This worksheet uses the `iris`

data set available in R. This data set gives the measurements in centimeters of the variables sepal length and width and petal length and width, respectively, for 50 flowers from each of 3 species of iris. The species are *Iris setosa*, *versicolor*, and *virginica:*

`head(iris)`

```
## Sepal.Length Sepal.Width Petal.Length Petal.Width Species
## 1 5.1 3.5 1.4 0.2 setosa
## 2 4.9 3.0 1.4 0.2 setosa
## 3 4.7 3.2 1.3 0.2 setosa
## 4 4.6 3.1 1.5 0.2 setosa
## 5 5.0 3.6 1.4 0.2 setosa
## 6 5.4 3.9 1.7 0.4 setosa
```

**Problem 1:** Is there a difference in sepal length between species setosa and species virginica? Perform a t test and discuss your results (1-2 sentences).

`t.test(iris$Sepal.Length[iris$Species == "setosa"], iris$Sepal.Length[iris$Species == "virginica"])`

```
##
## Welch Two Sample t-test
##
## data: iris$Sepal.Length[iris$Species == "setosa"] and iris$Sepal.Length[iris$Species == "virginica"]
## t = -15.386, df = 76.516, p-value < 2.2e-16
## alternative hypothesis: true difference in means is not equal to 0
## 95 percent confidence interval:
## -1.78676 -1.37724
## sample estimates:
## mean of x mean of y
## 5.006 6.588
```

There is a significant difference in sepal length. Sepals of species *virginica* are on average 1.6 cm longer than sepals of species *setosa.*

**Problem 2:** Make side-by-side box plots of sepal length for the three species. Discuss what patterns you observe (1-2 sentences).

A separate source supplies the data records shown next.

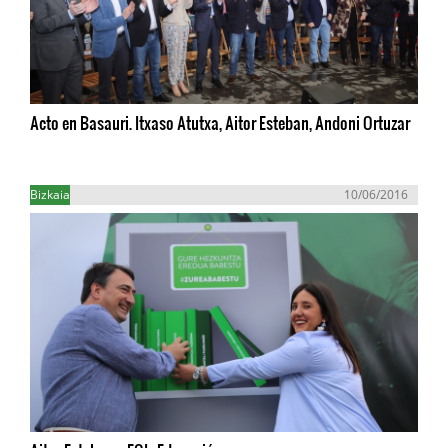
Acto en Basauri. Itxaso Atutxa, Aitor Esteban, Andoni Ortuzar
Bizkaia
10/06/2016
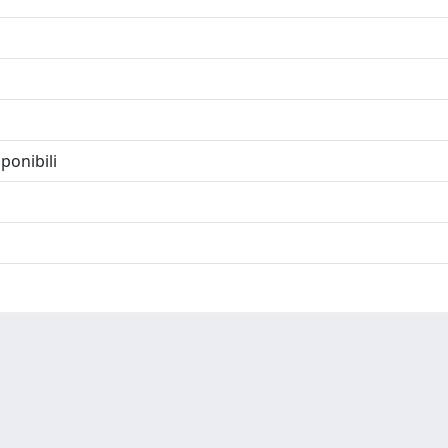
ponibili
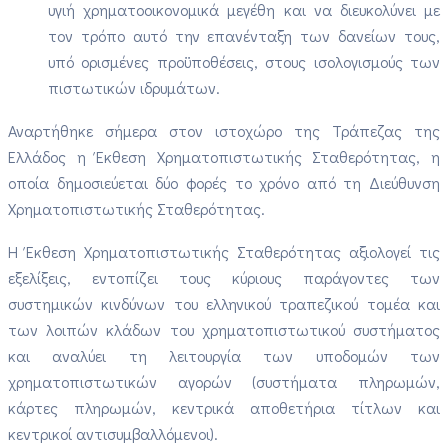
υγιή χρηματοοικονομικά μεγέθη και να διευκολύνει με
τον τρόπο αυτό την επανένταξη των δανείων τους,
υπό ορισμένες προϋποθέσεις, στους ισολογισμούς των
πιστωτικών ιδρυμάτων.
Αναρτήθηκε σήμερα στον ιστοχώρο της Τράπεζας της
Ελλάδος η Έκθεση Χρηματοπιστωτικής Σταθερότητας, η
οποία δημοσιεύεται δύο φορές το χρόνο από τη Διεύθυνση
Χρηματοπιστωτικής Σταθερότητας.
Η Έκθεση Χρηματοπιστωτικής Σταθερότητας αξιολογεί τις
εξελίξεις, εντοπίζει τους κύριους παράγοντες των
συστημικών κινδύνων του ελληνικού τραπεζικού τομέα και
των λοιπών κλάδων του χρηματοπιστωτικού συστήματος
και αναλύει τη λειτουργία των υποδομών των
χρηματοπιστωτικών αγορών (συστήματα πληρωμών,
κάρτες πληρωμών, κεντρικά αποθετήρια τίτλων και
κεντρικοί αντισυμβαλλόμενοι).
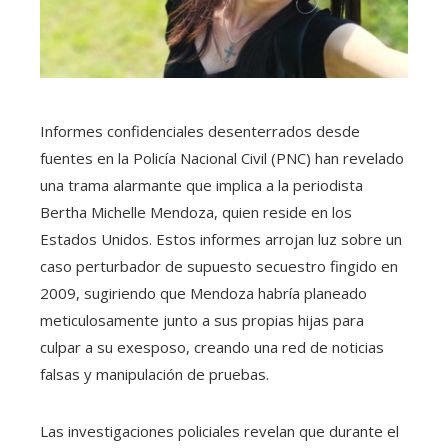
Informes confidenciales desenterrados desde
fuentes en la Policía Nacional Civil (PNC) han revelado
una trama alarmante que implica a la periodista
Bertha Michelle Mendoza, quien reside en los
Estados Unidos. Estos informes arrojan luz sobre un
caso perturbador de supuesto secuestro fingido en
2009, sugiriendo que Mendoza habría planeado
meticulosamente junto a sus propias hijas para
culpar a su exesposo, creando una red de noticias
falsas y manipulación de pruebas.
Las investigaciones policiales revelan que durante el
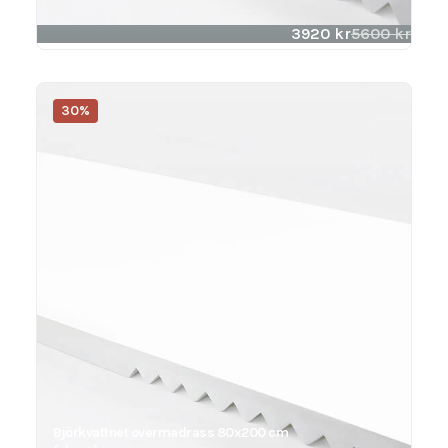
3920
kr
5600
kr
30%
Björkvattnet overmadrass 80x200 cm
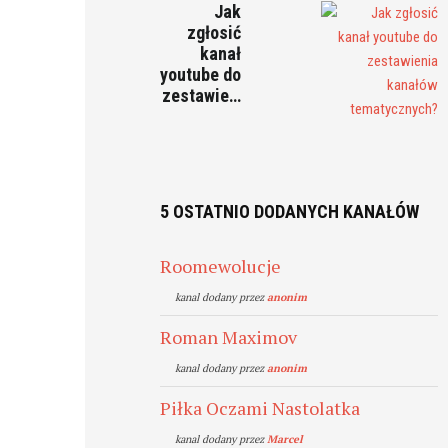
Jak
zgłosić
kanał
youtube do
zestawie…
5 OSTATNIO DODANYCH KANAŁÓW
Roomewolucje
kanal dodany przez
anonim
Roman Maximov
kanal dodany przez
anonim
Piłka Oczami Nastolatka
kanal dodany przez
Marcel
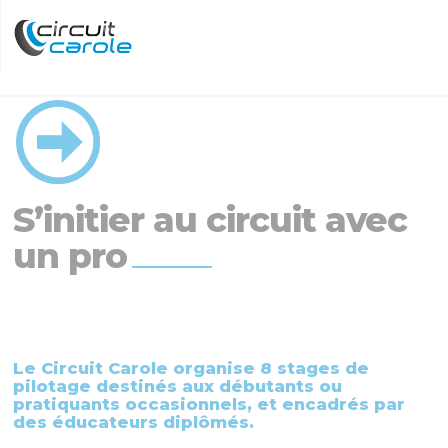
S’initier au circuit avec
un pro
Le Circuit Carole organise 8 stages de
pilotage destinés aux débutants ou
pratiquants occasionnels, et encadrés par
des éducateurs diplômés.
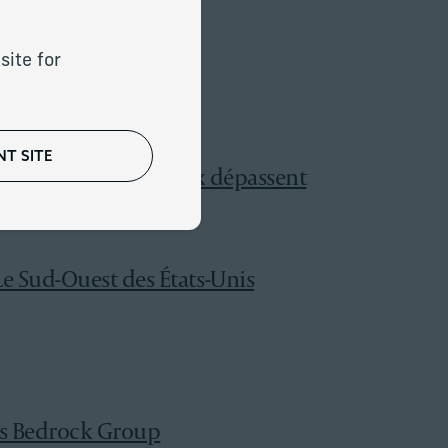
dvisors
site for
ce
T SITE
 ; les actifs mondiaux dépassent
Le Sud-Ouest des États-Unis
is Bedrock Group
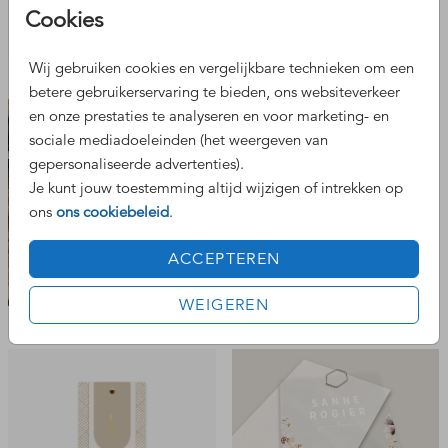
Cookies
foliedruk
pocketfold staand
Wij gebruiken cookies en vergelijkbare technieken om een
betere gebruikerservaring te bieden, ons websiteverkeer
en onze prestaties te analyseren en voor marketing- en
sociale mediadoeleinden (het weergeven van
gepersonaliseerde advertenties).
Je kunt jouw toestemming altijd wijzigen of intrekken op
ons
ons cookiebeleid
.
ACCEPTEREN
labelkaart
WEIGEREN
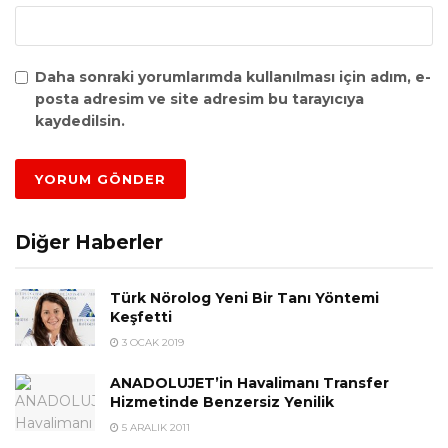
Daha sonraki yorumlarımda kullanılması için adım, e-
posta adresim ve site adresim bu tarayıcıya
kaydedilsin.
Diğer Haberler
Türk Nörolog Yeni Bir Tanı Yöntemi
Keşfetti
3 OCAK 2019
ANADOLUJET’in Havalimanı Transfer
Hizmetinde Benzersiz Yenilik
5 ARALIK 2011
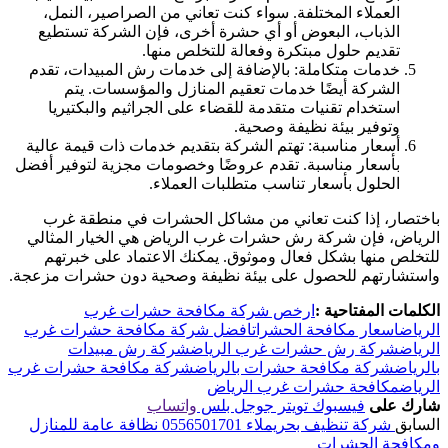
العملاء المختلفة. سواء كنت تعاني من الصراصير، النمل،
الذباب، البعوض أو أي حشرة أخرى، فإن الشركة تستطيع
تقديم حلول مبتكرة وفعالة للتخلص منها.
خدمات متكاملة: بالإضافة إلى خدمات رش المبيدات، تقدم
الشركة أيضًا خدمات تعقيم المنازل والمؤسسات. يتم
استخدام تقنيات متقدمة للقضاء على الجراثيم والبكتيريا
وتوفير بيئة نظيفة وصحية.
أسعار مناسبة: تهتم الشركة بتقديم خدمات ذات قيمة عالية
بأسعار مناسبة. تقدم عروضًا وخصومات مجزية لتوفير أفضل
الحلول بأسعار تناسب متطلبات العملاء.
باختصار، إذا كنت تعاني من مشاكل الحشرات في منطقة غرب
الرياض، فإن شركة رش حشرات غرب الرياض هي الخيار المثالي
للتخلص منها بشكل فعال وموثوق. يمكنك الاعتماد على خبرتهم
واستشارتهم للحصول على بيئة نظيفة وصحية دون حشرات مزعجة.
الكلمات المفتاحية :
ارخص شركة مكافحة حشرات غرب
الرياض
اسعار مكافحة الحشرات
افضل شركة مكافحة حشرات غرب
الرياض
شركة رش حشرات غرب الرياض
شركة رش مبيدات
بالرياض
شركة مكافحة حشرات بالرياض
شركة مكافحة حشرات غرب
الرياض
مكافحة حشرات غرب الرياض
شارك على
فيسبوك
تويتر
جوجل بلس
واتساب
السابق
شركة تنظيف بحريملاء 0556501701 نظافة عامة للمنازل
ومكافحة الحشرات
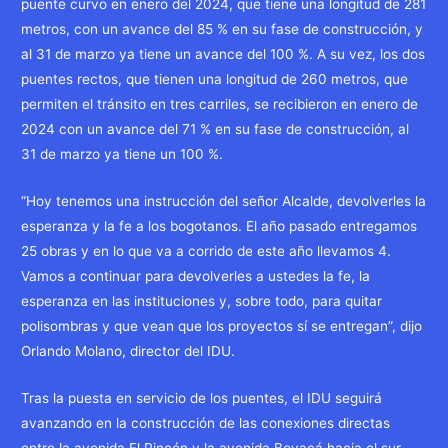
puente curvo en enero del 2024, que tiene una longitud de 281
metros, con un avance del 85 % en su fase de construcción, y
al 31 de marzo ya tiene un avance del 100 %. A su vez, los dos
puentes rectos, que tienen una longitud de 260 metros, que
permiten el tránsito en tres carriles, se recibieron en enero de
2024 con un avance del 71 % en su fase de construcción, al
31 de marzo ya tiene un 100 %.
“Hoy tenemos una instrucción del señor Alcalde, devolverles la
esperanza y la fe a los bogotanos. El año pasado entregamos
25 obras y en lo que va a corrido de este año llevamos 4.
Vamos a continuar para devolverles a ustedes la fe, la
esperanza en las instituciones y, sobre todo, para quitar
polisombras y que vean que los proyectos sí se entregan”, dijo
Orlando Molano, director del IDU.
Tras la puesta en servicio de los puentes, el IDU seguirá
avanzando en la construcción de las conexiones directas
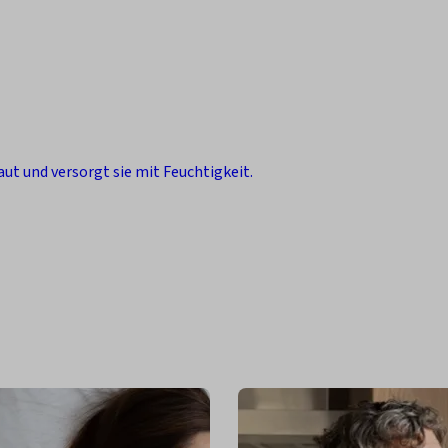
ut und versorgt sie mit Feuchtigkeit.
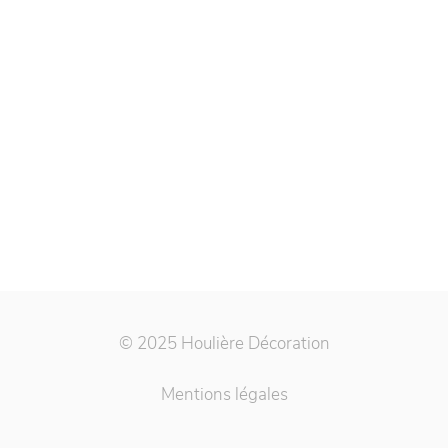
© 2025 Houlière Décoration
Mentions légales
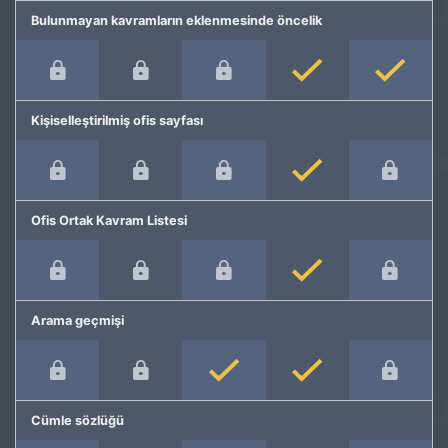
Bulunmayan kavramların eklenmesinde öncelik
Kişiselleştirilmiş ofis sayfası
Ofis Ortak Kavram Listesi
Arama geçmişi
Cümle sözlüğü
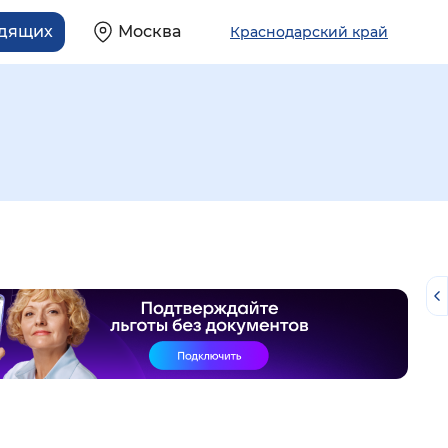
идящих
Москва
Краснодарский край
й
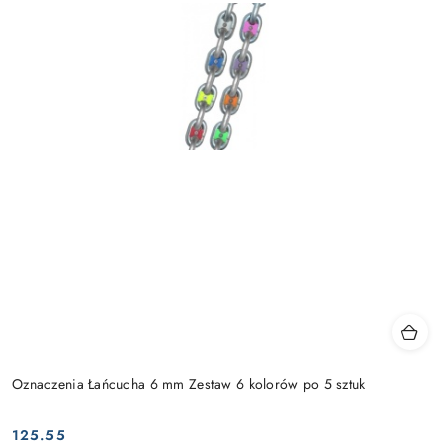
Oznaczenia Łańcucha 6 mm Zestaw 6 kolorów po 5 sztuk
125.55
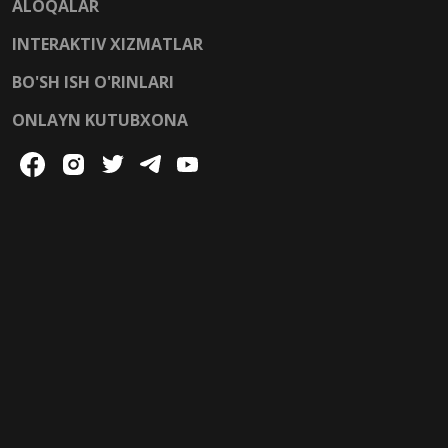
ALOQALAR
INTERAKTIV XIZMATLAR
BO'SH ISH O'RINLARI
ONLAYN KUTUBXONA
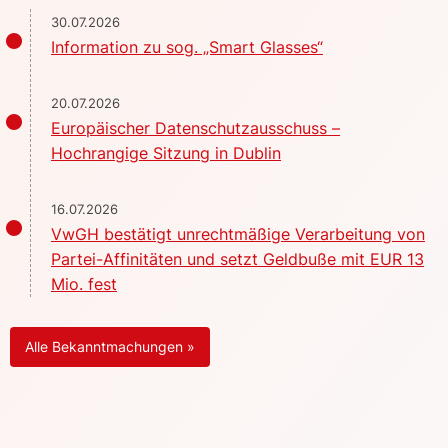
30.07.2026
Information zu sog. „Smart Glasses“
20.07.2026
Europäischer Datenschutzausschuss –
Hochrangige Sitzung in Dublin
16.07.2026
VwGH bestätigt unrechtmäßige Verarbeitung von
Partei-Affinitäten und setzt Geldbuße mit EUR 13
Mio. fest
Alle Bekanntmachungen »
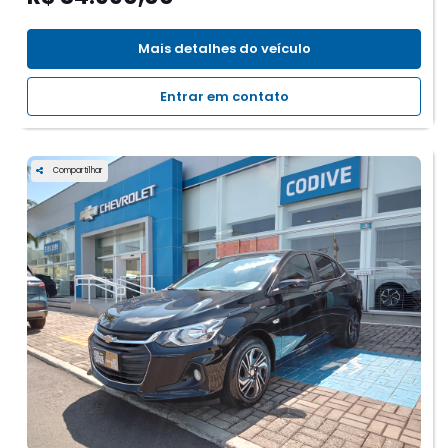
Mais detalhes do veículo
Entrar em contato
Compartilhar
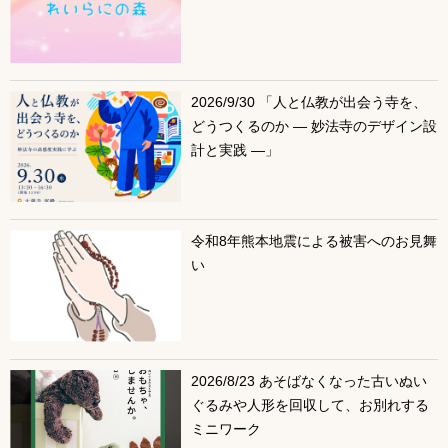
2026/9/30 「人と仏教が出会う寺を、
どうつくるのか ― 妙法寺のデザイン設
計と実践 ―」
令和8年熊本地震による被害へのお見舞
い
2026/8/23 あそばなくなった古いぬい
ぐるみや人形を回収して、お別れする
ミニワーク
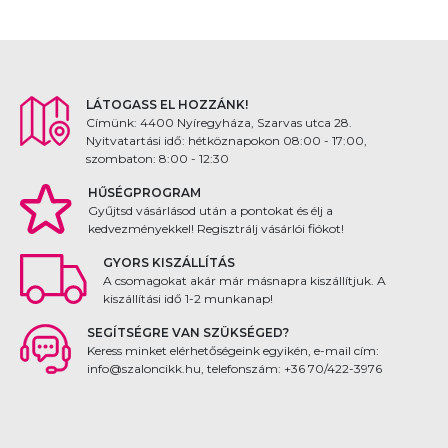
LÁTOGASS EL HOZZÁNK!
Címünk: 4400 Nyíregyháza, Szarvas utca 28.
Nyitvatartási idő: hétköznapokon 08:00 - 17:00,
szombaton: 8:00 - 12:30
HŰSÉGPROGRAM
Gyűjtsd vásárlásod után a pontokat és élj a
kedvezményekkel! Regisztrálj vásárlói fiókot!
GYORS KISZÁLLÍTÁS
A csomagokat akár már másnapra kiszállítjuk. A
kiszállítási idő 1-2 munkanap!
SEGÍTSÉGRE VAN SZÜKSÉGED?
Keress minket elérhetőségeink egyikén, e-mail cím:
info@szaloncikk.hu, telefonszám: +36 70/422-3976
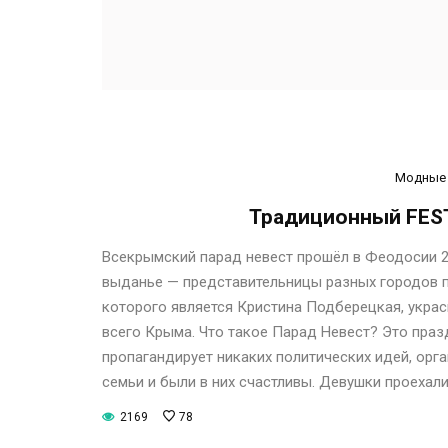
Модные 
Традиционный FES
Всекрымский парад невест прошёл в Феодосии 24
выданье — представительницы разных городов 
которого является Кристина Подберецкая, укра
всего Крыма. Что такое Парад Невест? Это праз
пропагандирует никаких политических идей, орг
семьи и были в них счастливы. Девушки проехали
2169
78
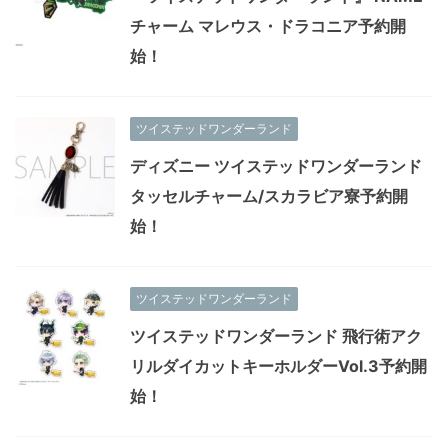
チャーム マレウス・ドラコニア予約開
始！
ツイステッドワンダーランド
ディズニー ツイステッドワンダーランド
タッセルチャーム/スカラビア寮予約開
始！
ツイステッドワンダーランド
ツイステッドワンダーランド 飛行術アク
リルダイカットキーホルダーVol.3予約開
始！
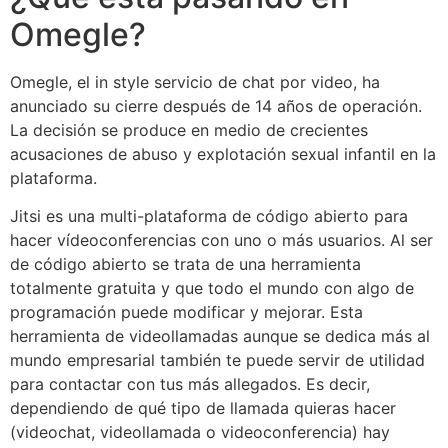
Omegle?
Omegle, el in style servicio de chat por video, ha
anunciado su cierre después de 14 años de operación.
La decisión se produce en medio de crecientes
acusaciones de abuso y explotación sexual infantil en la
plataforma.
Jitsi es una multi-plataforma de código abierto para
hacer vídeoconferencias con uno o más usuarios. Al ser
de código abierto se trata de una herramienta
totalmente gratuita y que todo el mundo con algo de
programación puede modificar y mejorar. Esta
herramienta de videollamadas aunque se dedica más al
mundo empresarial también te puede servir de utilidad
para contactar con tus más allegados. Es decir,
dependiendo de qué tipo de llamada quieras hacer
(videochat, videollamada o videoconferencia) hay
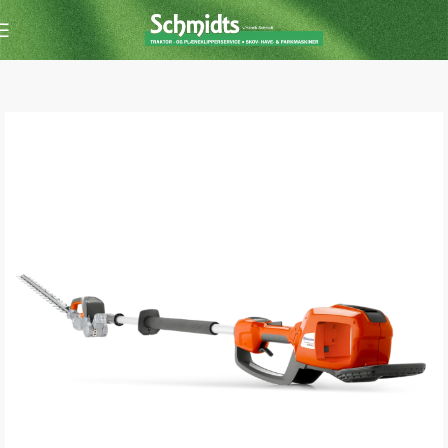
Forside
Hækkeklipper
Hækkeklipper m. batteri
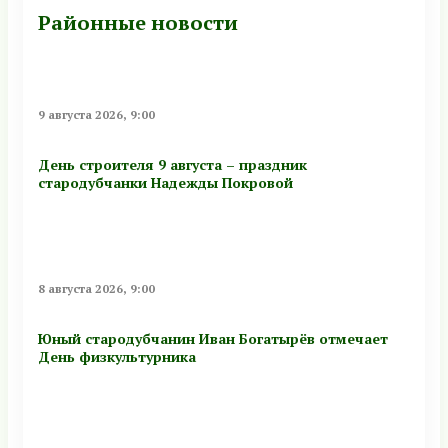
Районные новости
9 августа 2026, 9:00
День строителя 9 августа – праздник
стародубчанки Надежды Покровой
8 августа 2026, 9:00
Юный стародубчанин Иван Богатырёв отмечает
День физкультурника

`boxplot(iris$Sepal.Length ~ iris$Species, ylab = "Sepal Length (cm)")`

Sepal length seems to increase from *setosa* to *versicolor* to *virginica.*

**Problem 3:** Make a scatter plot of sepal length vs.Â petal length for the three species. Make a single plot that shows the data for all three species at once, in different colors. Hint: To see all data in one plot, you will have to manually set the plot limits, using the `xlim`

and `ylim`

parameters of the `plot`

function. Discuss your results (1-2 sentences).

```
setosa <- iris[iris$Species == "setosa", ]
versicolor <- iris[iris$Species == "versicolor", ]
virginica <- iris[iris$Species == "virginica", ]
plot(setosa$Sepal.Length, setosa$Petal.Length, pch = 19, col = "blue", xlim = c(3, 8), ylim = c(1, 8), xlab = "Sepal Length (cm)", ylab = "Petal Length (cm)")
points(versicolor$Sepal.Length, versicolor$Petal.Length, pch = 19, col = "red")
points(virginica$Sepal.Length, virginica$Petal.Length, pch = 19, col = "green")
```

*Setosa* is plotted in blue, *versicolor* in red, and *virginica* in green. Both *versicolor* and *virginica* have much longer petals than *setosa*, but only somewhat longer sepals.